### Problem description
Exact copy, no pictures: output all the records that follow.
- - - - -
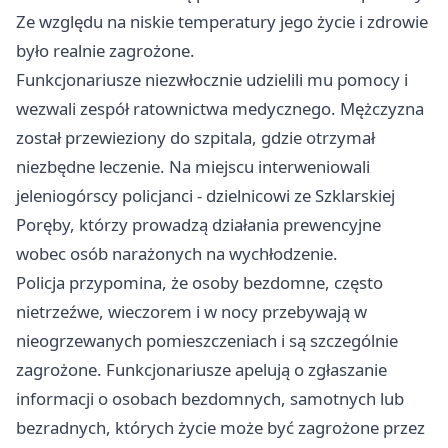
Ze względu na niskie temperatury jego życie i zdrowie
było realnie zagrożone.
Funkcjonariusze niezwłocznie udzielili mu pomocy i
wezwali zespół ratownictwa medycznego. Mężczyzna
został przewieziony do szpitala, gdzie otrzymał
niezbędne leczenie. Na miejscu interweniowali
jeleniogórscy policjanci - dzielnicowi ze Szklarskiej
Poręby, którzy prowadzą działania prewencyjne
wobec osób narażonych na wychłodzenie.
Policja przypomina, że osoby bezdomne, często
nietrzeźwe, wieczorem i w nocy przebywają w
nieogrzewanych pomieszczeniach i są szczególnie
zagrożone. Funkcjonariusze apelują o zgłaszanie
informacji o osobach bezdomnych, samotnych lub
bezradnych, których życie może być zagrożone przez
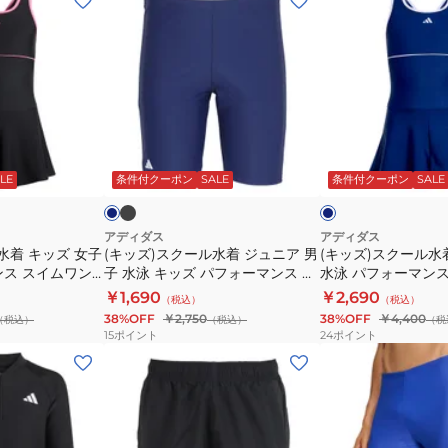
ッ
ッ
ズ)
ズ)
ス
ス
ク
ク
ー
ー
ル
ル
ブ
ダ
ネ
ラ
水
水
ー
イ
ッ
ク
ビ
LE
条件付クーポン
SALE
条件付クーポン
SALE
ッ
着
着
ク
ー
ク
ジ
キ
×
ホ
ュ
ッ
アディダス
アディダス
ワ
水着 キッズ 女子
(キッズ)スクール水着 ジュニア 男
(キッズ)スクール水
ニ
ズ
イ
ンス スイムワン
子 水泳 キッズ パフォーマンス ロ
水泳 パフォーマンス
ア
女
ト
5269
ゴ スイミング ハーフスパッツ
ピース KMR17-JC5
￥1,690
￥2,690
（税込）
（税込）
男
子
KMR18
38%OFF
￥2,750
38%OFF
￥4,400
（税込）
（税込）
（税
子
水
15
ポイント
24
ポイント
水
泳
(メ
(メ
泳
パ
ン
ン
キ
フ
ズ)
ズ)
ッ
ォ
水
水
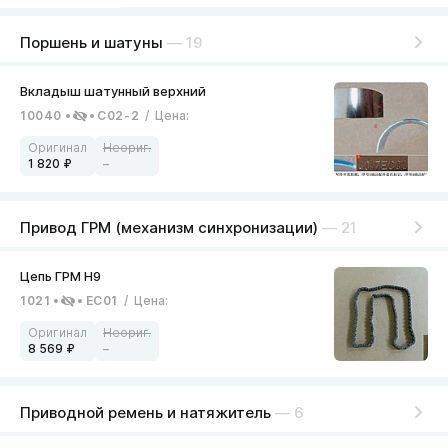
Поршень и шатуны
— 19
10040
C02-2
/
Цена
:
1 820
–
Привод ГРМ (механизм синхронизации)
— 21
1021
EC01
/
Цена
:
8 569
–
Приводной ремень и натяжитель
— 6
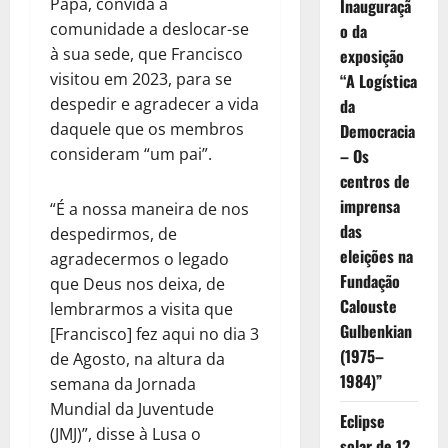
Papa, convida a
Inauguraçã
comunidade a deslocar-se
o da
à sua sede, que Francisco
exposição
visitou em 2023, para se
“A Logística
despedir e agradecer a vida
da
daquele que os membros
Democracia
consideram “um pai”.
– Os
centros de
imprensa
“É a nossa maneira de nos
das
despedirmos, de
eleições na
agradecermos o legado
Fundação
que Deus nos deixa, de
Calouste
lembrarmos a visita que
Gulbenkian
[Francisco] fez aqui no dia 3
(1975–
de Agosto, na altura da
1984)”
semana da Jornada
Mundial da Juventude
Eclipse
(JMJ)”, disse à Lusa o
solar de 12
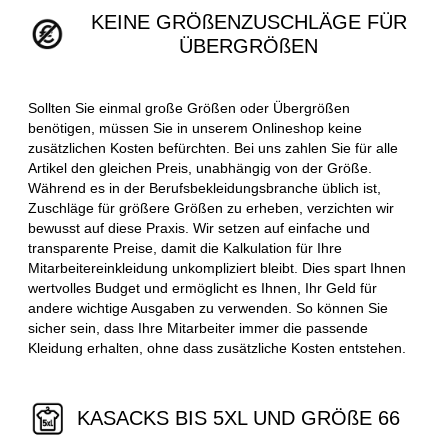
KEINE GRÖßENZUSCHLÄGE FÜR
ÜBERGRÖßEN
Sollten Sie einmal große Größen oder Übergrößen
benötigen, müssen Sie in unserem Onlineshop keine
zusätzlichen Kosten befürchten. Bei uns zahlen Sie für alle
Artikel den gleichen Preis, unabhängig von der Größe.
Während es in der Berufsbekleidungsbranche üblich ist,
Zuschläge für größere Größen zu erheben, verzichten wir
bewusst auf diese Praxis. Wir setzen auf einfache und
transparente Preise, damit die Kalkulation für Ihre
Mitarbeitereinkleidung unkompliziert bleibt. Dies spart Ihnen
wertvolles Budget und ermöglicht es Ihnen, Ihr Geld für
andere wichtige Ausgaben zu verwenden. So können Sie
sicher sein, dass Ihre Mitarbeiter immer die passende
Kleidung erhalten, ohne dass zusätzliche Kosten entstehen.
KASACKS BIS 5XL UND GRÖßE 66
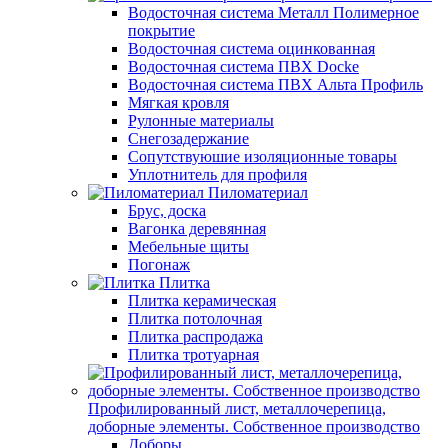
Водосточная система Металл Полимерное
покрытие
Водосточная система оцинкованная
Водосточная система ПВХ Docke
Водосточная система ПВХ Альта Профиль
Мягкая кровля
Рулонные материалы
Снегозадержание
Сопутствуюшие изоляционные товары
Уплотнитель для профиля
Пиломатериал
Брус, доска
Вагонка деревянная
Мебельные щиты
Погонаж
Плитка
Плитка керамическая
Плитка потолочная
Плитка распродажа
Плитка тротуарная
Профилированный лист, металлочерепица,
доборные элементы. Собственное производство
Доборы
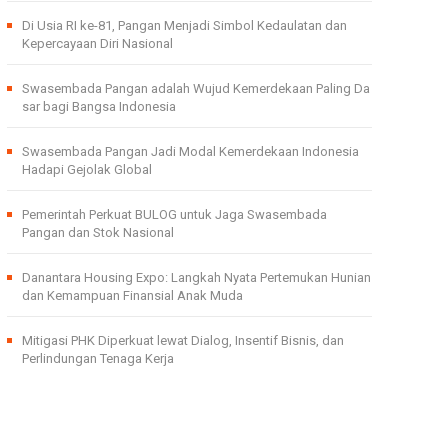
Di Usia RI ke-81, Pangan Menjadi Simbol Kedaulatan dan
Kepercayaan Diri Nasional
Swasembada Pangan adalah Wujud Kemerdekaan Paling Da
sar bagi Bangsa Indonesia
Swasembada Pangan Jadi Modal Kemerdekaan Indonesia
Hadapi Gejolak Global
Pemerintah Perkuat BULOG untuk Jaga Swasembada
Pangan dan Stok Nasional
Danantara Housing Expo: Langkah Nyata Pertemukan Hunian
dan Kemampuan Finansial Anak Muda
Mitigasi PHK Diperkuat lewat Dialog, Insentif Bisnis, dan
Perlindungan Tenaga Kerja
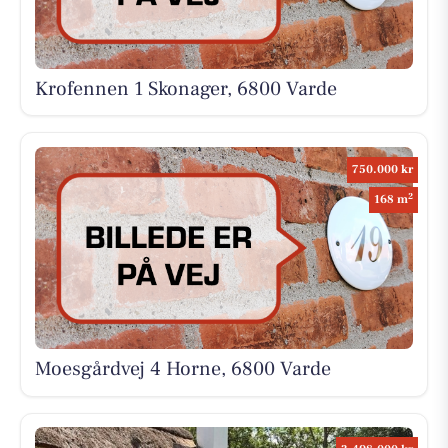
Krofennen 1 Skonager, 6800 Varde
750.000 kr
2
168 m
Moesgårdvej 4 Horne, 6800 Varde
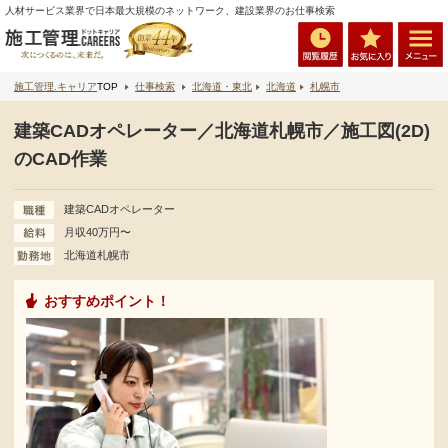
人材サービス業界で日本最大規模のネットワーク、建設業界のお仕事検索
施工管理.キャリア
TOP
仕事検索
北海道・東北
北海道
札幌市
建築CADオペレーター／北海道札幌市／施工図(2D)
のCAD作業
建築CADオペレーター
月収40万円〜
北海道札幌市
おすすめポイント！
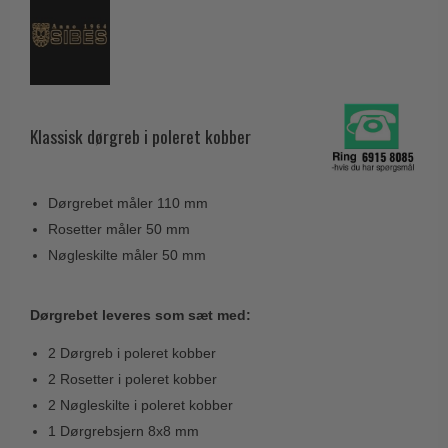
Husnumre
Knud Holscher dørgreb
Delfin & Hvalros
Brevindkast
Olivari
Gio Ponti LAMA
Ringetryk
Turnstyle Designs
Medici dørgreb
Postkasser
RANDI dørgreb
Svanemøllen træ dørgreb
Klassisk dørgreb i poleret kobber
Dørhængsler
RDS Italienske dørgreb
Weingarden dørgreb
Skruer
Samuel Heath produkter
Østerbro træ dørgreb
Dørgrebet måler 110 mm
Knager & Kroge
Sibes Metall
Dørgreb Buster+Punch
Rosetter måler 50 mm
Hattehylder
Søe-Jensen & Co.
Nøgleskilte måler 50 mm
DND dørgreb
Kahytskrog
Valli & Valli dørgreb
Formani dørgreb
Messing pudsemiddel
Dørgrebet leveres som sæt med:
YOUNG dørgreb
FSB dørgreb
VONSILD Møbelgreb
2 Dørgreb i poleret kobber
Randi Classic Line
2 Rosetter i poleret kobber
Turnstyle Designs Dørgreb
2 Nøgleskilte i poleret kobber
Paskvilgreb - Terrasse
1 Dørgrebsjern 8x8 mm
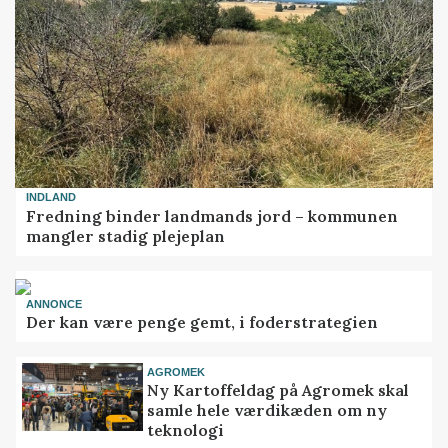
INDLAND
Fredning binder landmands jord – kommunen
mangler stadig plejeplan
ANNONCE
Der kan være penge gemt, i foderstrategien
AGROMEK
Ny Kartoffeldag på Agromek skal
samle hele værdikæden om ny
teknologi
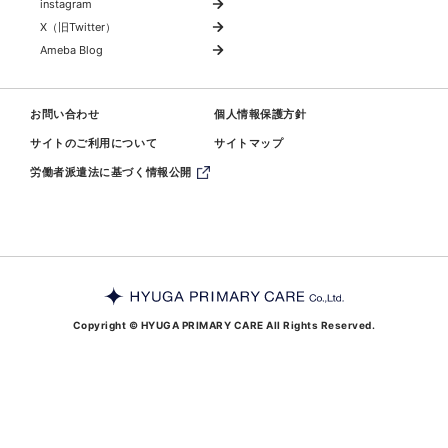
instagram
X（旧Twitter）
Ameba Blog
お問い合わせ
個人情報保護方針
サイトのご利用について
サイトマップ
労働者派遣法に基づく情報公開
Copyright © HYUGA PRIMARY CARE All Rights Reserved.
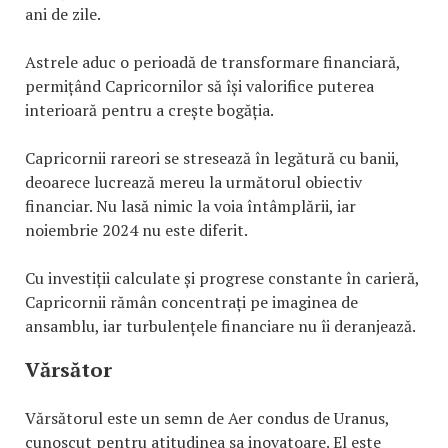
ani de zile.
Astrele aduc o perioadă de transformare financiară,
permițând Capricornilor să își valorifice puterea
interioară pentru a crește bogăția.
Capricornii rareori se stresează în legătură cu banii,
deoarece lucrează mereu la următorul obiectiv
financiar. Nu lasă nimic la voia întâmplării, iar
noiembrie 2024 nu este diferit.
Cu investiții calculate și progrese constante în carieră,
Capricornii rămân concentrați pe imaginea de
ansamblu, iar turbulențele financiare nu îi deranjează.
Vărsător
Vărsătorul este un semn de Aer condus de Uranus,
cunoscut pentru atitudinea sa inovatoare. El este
- - - - -
### Solved problem
Ze względu na niskie temperatury jego życie i zdrowie
było realnie zagrożone.
Funkcjonariusze niezwłocznie udzielili mu pomocy i
wezwali zespół ratownictwa medycznego. Mężczyzna
został przewieziony do szpitala, gdzie otrzymał
niezbędne leczenie. Na miejscu interweniowali
jeleniogórscy policjanci - dzielnicowi ze Szklarskiej
Poręby, którzy prowadzą działania prewencyjne
wobec osób narażonych na wychłodzenie.
Policja przypomina, że osoby bezdomne, często
nietrzeźwe, wieczorem i w nocy przebywają w
nieogrzewanych pomieszczeniach i są szczególnie
zagrożone. Funkcjonariusze apelują o zgłaszanie
informacji o osobach bezdomnych, samotnych lub
bezradnych, których życie może być zagrożone przez
ッ
ッ
ズ)
ズ)
ス
ス
ク
ク
ー
ー
ル
ル
ブ
ダ
ネ
ラ
水
水
ー
イ
ッ
ク
ビ
LE
条件付クーポン
SALE
条件付クーポン
SALE
ッ
着
着
ク
ー
ク
ジ
キ
×
ホ
ュ
ッ
アディダス
アディダス
ワ
水着 キッズ 女子
(キッズ)スクール水着 ジュニア 男
(キッズ)スクール水
ニ
ズ
イ
ンス スイムワン
子 水泳 キッズ パフォーマンス ロ
水泳 パフォーマンス
ア
女
ト
5269
ゴ スイミング ハーフスパッツ
ピース KMR17-JC5
￥1,690
￥2,690
（税込）
（税込）
男
子
KMR18
38%OFF
￥2,750
38%OFF
￥4,400
（税込）
（税込）
（税
子
水
15
ポイント
24
ポイント
水
泳
(メ
(メ
泳
パ
ン
ン
キ
フ
ズ)
ズ)
ッ
ォ
水
水
Поршень и шатуны
— 19
10040
C02-2
/
Цена
:
1 820
–
Привод ГРМ (механизм синхронизации)
— 21
1021
EC01
/
Цена
:
8 569
–
Приводной ремень и натяжитель
— 6
Papa, convida a
Inauguraçã
comunidade a deslocar-se
o da
à sua sede, que Francisco
exposição
visitou em 2023, para se
“A Logística
despedir e agradecer a vida
da
daquele que os membros
Democracia
consideram “um pai”.
– Os
centros de
imprensa
“É a nossa maneira de nos
das
despedirmos, de
eleições na
agradecermos o legado
Fundação
que Deus nos deixa, de
Calouste
lembrarmos a visita que
Gulbenkian
[Francisco] fez aqui no dia 3
(1975–
de Agosto, na altura da
1984)”
semana da Jornada
Mundial da Juventude
Eclipse
(JMJ)”, disse à Lusa o
solar de 12
KEINE GRÖßENZUSCHLÄGE FÜR
ÜBERGRÖßEN
Sollten Sie einmal große Größen oder Übergrößen
benötigen, müssen Sie in unserem Onlineshop keine
zusätzlichen Kosten befürchten. Bei uns zahlen Sie für alle
Artikel den gleichen Preis, unabhängig von der Größe.
Während es in der Berufsbekleidungsbranche üblich ist,
Zuschläge für größere Größen zu erheben, verzichten wir
bewusst auf diese Praxis. Wir setzen auf einfache und
transparente Preise, damit die Kalkulation für Ihre
Mitarbeitereinkleidung unkompliziert bleibt. Dies spart Ihnen
wertvolles Budget und ermöglicht es Ihnen, Ihr Geld für
andere wichtige Ausgaben zu verwenden. So können Sie
sicher sein, dass Ihre Mitarbeiter immer die passende
Kleidung erhalten, ohne dass zusätzliche Kosten entstehen.
KASACKS BIS 5XL UND GRÖßE 66
Водосточная система Металл Полимерное
покрытие
Водосточная система оцинкованная
Водосточная система ПВХ Docke
Водосточная система ПВХ Альта Профиль
Мягкая кровля
Рулонные материалы
Снегозадержание
Сопутствуюшие изоляционные товары
Уплотнитель для профиля
Пиломатериал
Брус, доска
Вагонка деревянная
Мебельные щиты
Погонаж
Плитка
Плитка керамическая
Плитка потолочная
Плитка распродажа
Плитка тротуарная
Профилированный лист, металлочерепица,
доборные элементы. Собственное производство
Доборы
Di Usia RI ke-81, Pangan Menjadi Simbol Kedaulatan dan
Kepercayaan Diri Nasional
Swasembada Pangan adalah Wujud Kemerdekaan Paling Da
sar bagi Bangsa Indonesia
Swasembada Pangan Jadi Modal Kemerdekaan Indonesia
Hadapi Gejolak Global
Pemerintah Perkuat BULOG untuk Jaga Swasembada
Pangan dan Stok Nasional
Danantara Housing Expo: Langkah Nyata Pertemukan Hunian
dan Kemampuan Finansial Anak Muda
Mitigasi PHK Diperkuat lewat Dialog, Insentif Bisnis, dan
Perlindungan Tenaga Kerja
Krofennen 1 Skonager, 6800 Varde
750.000 kr
2
168 m
Moesgårdvej 4 Horne, 6800 Varde
人材サービス業界で日本最大規模のネットワーク、建設業界のお仕事検索
施工管理.キャリア
TOP
仕事検索
北海道・東北
北海道
札幌市
建築CADオペレーター／北海道札幌市／施工図(2D)
のCAD作業
建築CADオペレーター
月収40万円〜
北海道札幌市
おすすめポイント！
Husnumre
Knud Holscher dørgreb
Delfin & Hvalros
Brevindkast
Olivari
Gio Ponti LAMA
Ringetryk
Turnstyle Designs
Medici dørgreb
Postkasser
RANDI dørgreb
Svanemøllen træ dørgreb
Klassisk dørgreb i poleret kobber
Dørhængsler
RDS Italienske dørgreb
Weingarden dørgreb
Skruer
Samuel Heath produkter
Østerbro træ dørgreb
Dørgrebet måler 110 mm
Knager & Kroge
Sibes Metall
Dørgreb Buster+Punch
Rosetter måler 50 mm
Hattehylder
Søe-Jensen & Co.
Nøgleskilte måler 50 mm
DND dørgreb
Kahytskrog
Valli & Valli dørgreb
Formani dørgreb
Messing pudsemiddel
Dørgrebet leveres som sæt med:
YOUNG dørgreb
FSB dørgreb
VONSILD Møbelgreb
2 Dørgreb i poleret kobber
Randi Classic Line
2 Rosetter i poleret kobber
Turnstyle Designs Dørgreb
2 Nøgleskilte i poleret kobber
Paskvilgreb - Terrasse
1 Dørgrebsjern 8x8 mm
INDLAND
Fredning binder landmands jord – kommunen
mangler stadig plejeplan
ANNONCE
Der kan være penge gemt, i foderstrategien
AGROMEK
Ny Kartoffeldag på Agromek skal
samle hele værdikæden om ny
teknologi
instagram
X（旧Twitter）
Ameba Blog
お問い合わせ
個人情報保護方針
サイトのご利用について
サイトマップ
労働者派遣法に基づく情報公開
Copyright © HYUGA PRIMARY CARE All Rights Reserved.
ani de zile.
Astrele aduc o perioadă de transformare financiară,
permițând Capricornilor să își valorifice puterea
interioară pentru a crește bogăția.
Capricornii rareori se stresează în legătură cu banii,
deoarece lucrează mereu la următorul obiectiv
financiar. Nu lasă nimic la voia întâmplării, iar
noiembrie 2024 nu este diferit.
Cu investiții calculate și progrese constante în carieră,
Capricornii rămân concentrați pe imaginea de
ansamblu, iar turbulențele financiare nu îi deranjează.
Vărsător
Vărsătorul este un semn de Aer condus de Uranus,
cunoscut pentru atitudinea sa inovatoare. El este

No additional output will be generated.